As for the second question, (will the Bitcoin rally lead to an “altcoin season”?), K33 Research looked at previous Bitcoin rallies and said, “Judging by history, altcoins will start outperforming about the time we are now.” 

However, it’s worth noting that Bitcoin ETF investors are not seeing other crypto currencies trading on whatever brokerage platform they bought Bitcoin on. While some of them may go down the altcoin rabbit hole, it could take some time. That being said, there is no Ethereum ETF as of this writing and Ethereum has already risen by ~50% YTD. Much of the altcoin universe runs on Ethereum, so it could be viewed as an entry point into that market for newbies.

Japanese equities finally break the record set in 1989

The cheap yen and foreign investment have helped fuel a massive bull run in Japanese equities, and the Nikkei finally surpassed its record level of 38,915.8 that was last reached in 1989. The Japanese semiconductor sector led the charge. The Nikkei 225 has a high concentration of semiconductor stocks, which benefited from the rapid rise of NVDA. Per Daiju Aoki of UBS SuMi Trust Wealth Management, “Those looking for the next Magnificent Seven that drove the high-tech market are more likely to take notice [of Japan].” Japanese chips are no longer on the cutting edge, but their chipmaking equipment and materials are still among the best in the world. 

The below from Bloomberg indicates that the Nikkei isn’t particularly expensive when compared to the S&P 500.

Speculation around generative AI is fueling Japan’s bull market, but the real Japanese economy is not looking as rosy as it did in 1989. Data published on 2/15 showed that Germany officially passed Japan to become the 3rd largest economy in the world.
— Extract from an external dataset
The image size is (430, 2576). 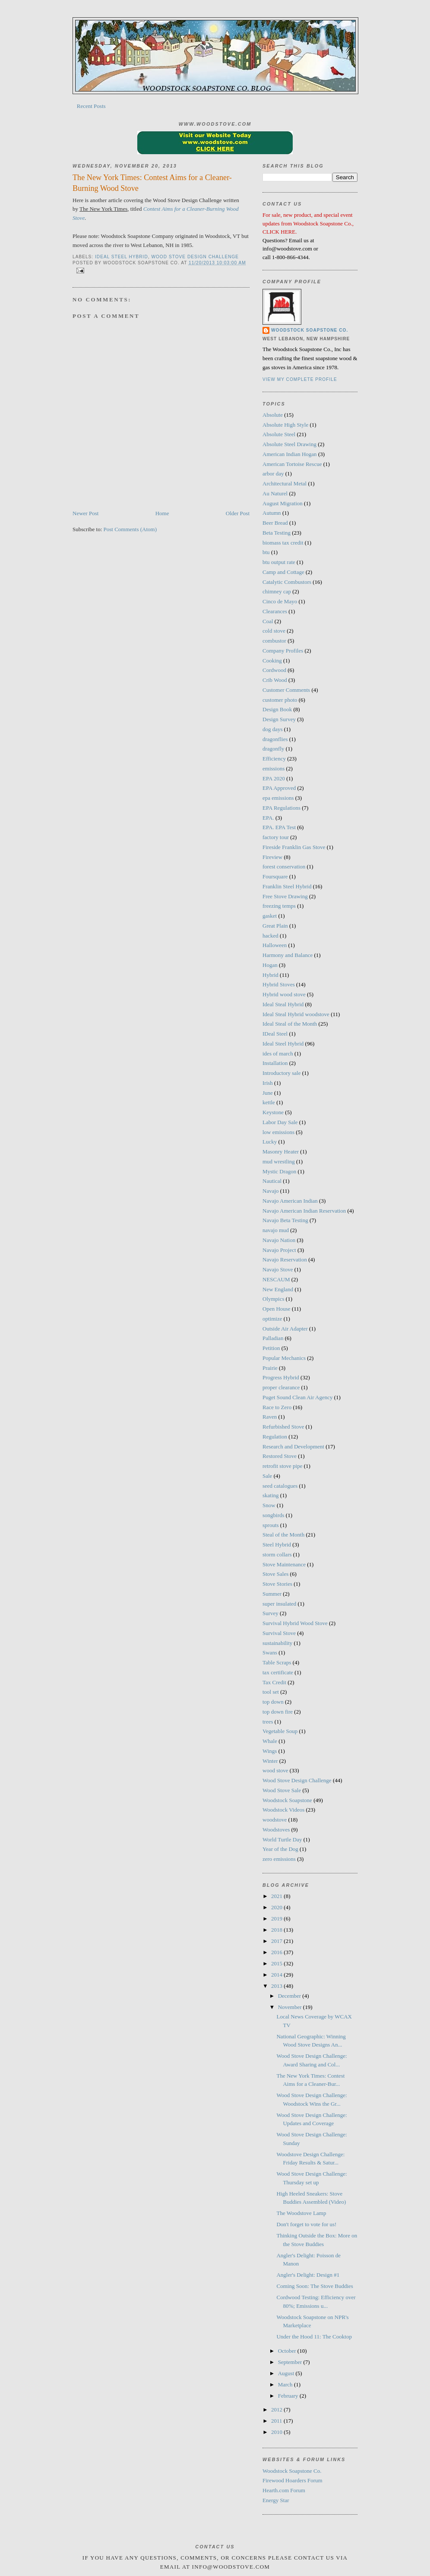 What do you see at coordinates (275, 837) in the screenshot?
I see `factory tour` at bounding box center [275, 837].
However, if generative AI becomes as big as anticipated, the Japanese economy may actually keep up with its booming stock market. Japan is offering subsidies to entice major foreign chip makers to invest in Japan, and it has already booked some major wins. Per Nikkei Asia:

NVDA continues to rip higher

When we last discussed options trading on 2/12/24, NVDA was trading at around $722. Just approximately three weeks later (3/1/24), NVDA is now trading at $823, up 14%. Short-term call options would have continued to yield positive results. A call option at an $800 strike price expiring 3/8/24 was trading at $23.80 on 2/23/24 and increased to $30.69 as of 3/1/24, resulting in a 29% return in just one week. As we previously mentioned, options trading is extremely risky and could result in rapid loss of premiums, so traders must only put in what they are willing to completely lose.